__WHAT YOU NEED TO DO__. In the entries below, find the lines that contain the word "Deine" and copy them.

__EXTRACTED ENTRIES__.
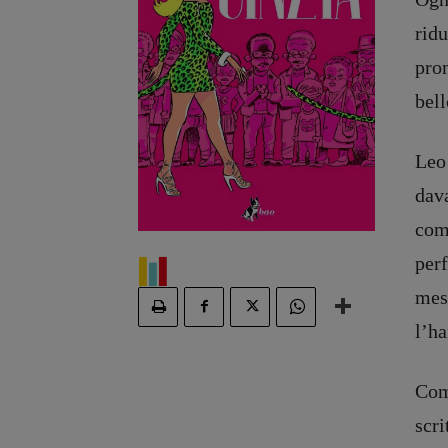
ridu
pron
bell
Leo 
dava
comp
perf
mesc
l’ha
Come
scri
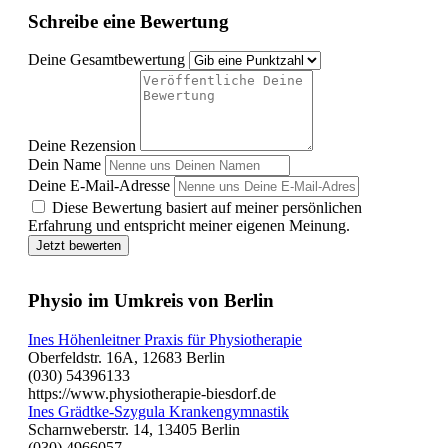
Schreibe eine Bewertung
Deine Gesamtbewertung
Deine Rezension
Dein Name
Deine E-Mail-Adresse
Diese Bewertung basiert auf meiner persönlichen
Erfahrung und entspricht meiner eigenen Meinung.
Jetzt bewerten
Physio im Umkreis von Berlin
Ines Höhenleitner Praxis für Physiotherapie
Oberfeldstr. 16A, 12683 Berlin
(030) 54396133
https://www.physiotherapie-biesdorf.de
Ines Grädtke-Szygula Krankengymnastik
Scharnweberstr. 14, 13405 Berlin
(030) 4966057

__SOLVED PROBLEM__.
Deine Gesamtbewertung
Deine Rezension
Deine E-Mail-Adresse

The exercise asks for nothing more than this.